AIM OF THE EXERCISE » Using the records below, reproduce exactly the lines from the one containing "Find all labels, buttons, inputs, and" through the end, and nothing more; skip the images.

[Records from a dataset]
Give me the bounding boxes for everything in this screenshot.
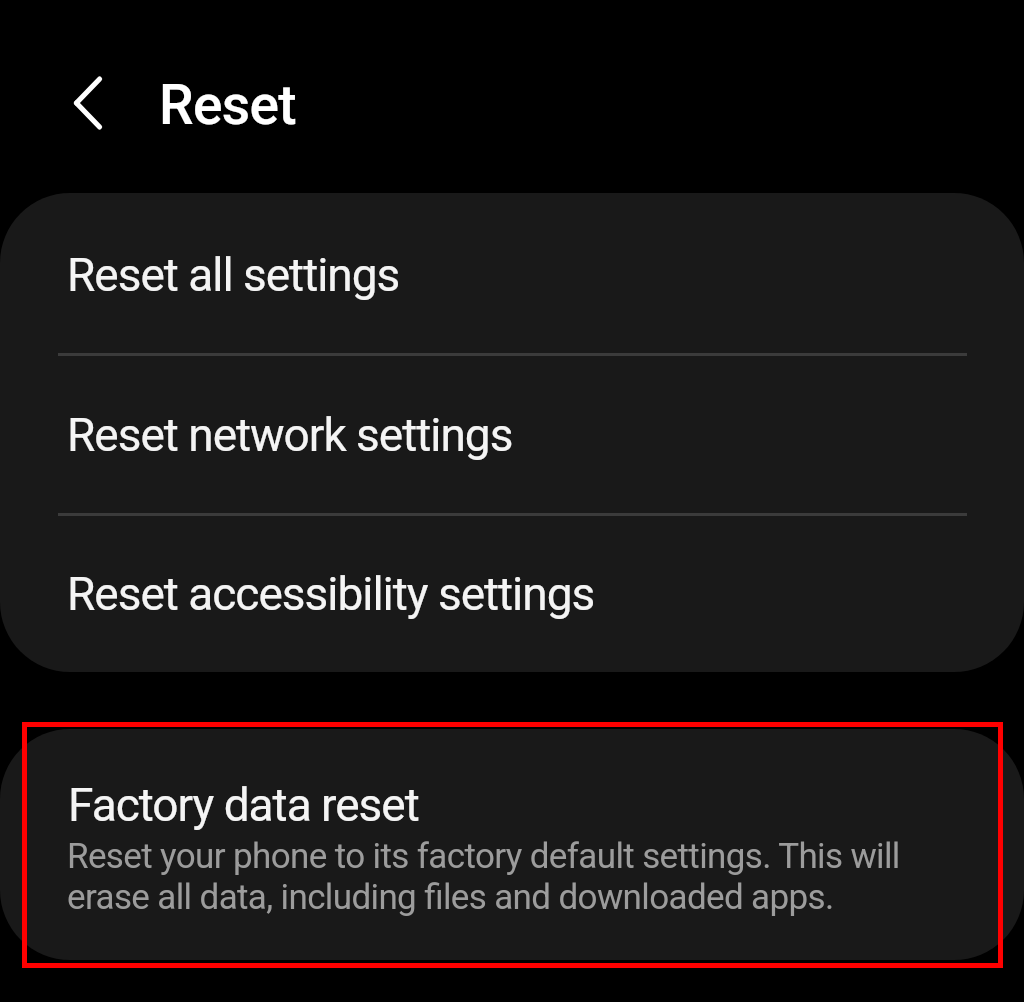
staticText: Reset your phone to its factory default … <box>67 836 937 917</box>
button[interactable]: Factory data reset <box>0 729 1024 960</box>
button[interactable]: Reset accessibility settings <box>0 512 1024 672</box>
button[interactable]: Reset all settings <box>0 193 1024 353</box>
staticText: Reset <box>159 73 296 137</box>
staticText: Reset accessibility settings <box>67 567 595 621</box>
staticText: Reset all settings <box>67 248 400 302</box>
button[interactable]: Reset network settings <box>0 353 1024 513</box>
staticText: Reset network settings <box>67 408 513 462</box>
button[interactable]: Navigate up <box>47 62 129 144</box>
staticText: Factory data reset <box>68 778 419 832</box>
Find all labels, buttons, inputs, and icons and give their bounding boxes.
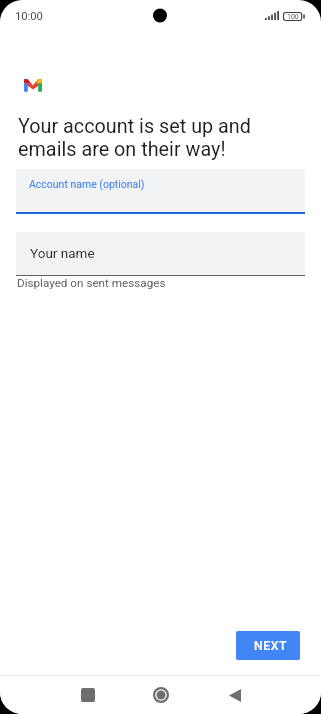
button[interactable]: Home [107,676,214,714]
staticText: Your name [30,245,95,261]
staticText: Displayed on sent messages [17,276,166,290]
staticText: Your account is set up and emails are on… [18,115,251,161]
staticText: 10:00 [15,10,43,23]
button[interactable]: NEXT [236,631,300,660]
button[interactable]: Back [214,676,321,714]
staticText: NEXT [254,639,287,653]
button[interactable]: Your name [16,232,305,275]
button[interactable]: Account name (optional) [16,169,305,212]
staticText: Account name (optional) [29,178,145,190]
button[interactable]: Recent apps [0,676,107,714]
staticText: 100 [287,13,299,21]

SOLUTION »
Find all labels, buttons, inputs, and icons and give their bounding boxes.
button[interactable]: Home [107,676,214,714]
staticText: Your name [30,245,95,261]
staticText: Displayed on sent messages [17,276,166,290]
staticText: Your account is set up and emails are on… [18,115,251,161]
staticText: 10:00 [15,10,43,23]
button[interactable]: NEXT [236,631,300,660]
button[interactable]: Back [214,676,321,714]
staticText: NEXT [254,639,287,653]
button[interactable]: Your name [16,232,305,275]
button[interactable]: Account name (optional) [16,169,305,212]
staticText: Account name (optional) [29,178,145,190]
button[interactable]: Recent apps [0,676,107,714]
staticText: 100 [287,13,299,21]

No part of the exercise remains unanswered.